**BRIEF**
Task for the records below: please copy exactly, and only, the lines from the one containing "portal vein and splenic vein?" to the last line, both included, leaving out the pictures.

┄┄┄┄┄┄

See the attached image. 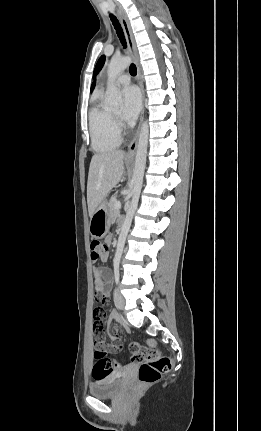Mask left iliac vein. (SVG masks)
Returning a JSON list of instances; mask_svg holds the SVG:
<instances>
[{
  "label": "left iliac vein",
  "mask_w": 261,
  "mask_h": 431,
  "mask_svg": "<svg viewBox=\"0 0 261 431\" xmlns=\"http://www.w3.org/2000/svg\"><path fill=\"white\" fill-rule=\"evenodd\" d=\"M114 301L115 305L119 310H123L125 306V300L122 294L119 292V289L116 288L114 291Z\"/></svg>",
  "instance_id": "4c4485c4"
}]
</instances>
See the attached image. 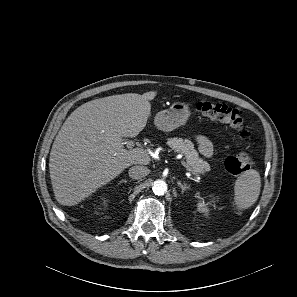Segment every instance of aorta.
Instances as JSON below:
<instances>
[{
    "instance_id": "obj_1",
    "label": "aorta",
    "mask_w": 297,
    "mask_h": 297,
    "mask_svg": "<svg viewBox=\"0 0 297 297\" xmlns=\"http://www.w3.org/2000/svg\"><path fill=\"white\" fill-rule=\"evenodd\" d=\"M152 189L155 195H164L167 192V184L163 180H156Z\"/></svg>"
}]
</instances>
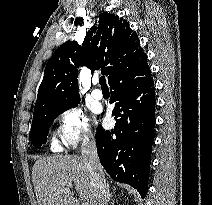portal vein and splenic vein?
Here are the masks:
<instances>
[{"label":"portal vein and splenic vein","instance_id":"18ae733b","mask_svg":"<svg viewBox=\"0 0 212 205\" xmlns=\"http://www.w3.org/2000/svg\"><path fill=\"white\" fill-rule=\"evenodd\" d=\"M62 185H63V186H67V187H69V188L72 187V184L69 183V182H64V183H62ZM82 205H89V204H88L87 202H83Z\"/></svg>","mask_w":212,"mask_h":205}]
</instances>
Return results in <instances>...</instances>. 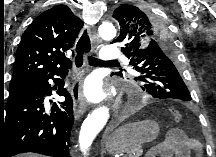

┄┄┄┄┄┄

**YOUR RESPONSE**
portal vein and splenic vein?
Here are the masks:
<instances>
[{"label":"portal vein and splenic vein","instance_id":"18ae733b","mask_svg":"<svg viewBox=\"0 0 212 205\" xmlns=\"http://www.w3.org/2000/svg\"><path fill=\"white\" fill-rule=\"evenodd\" d=\"M62 185H63V186H67V187H69V188L72 187V184L69 183V182H64V183H62ZM82 205H89V204H88L87 202H83Z\"/></svg>","mask_w":212,"mask_h":205}]
</instances>
Return results in <instances>...</instances>. 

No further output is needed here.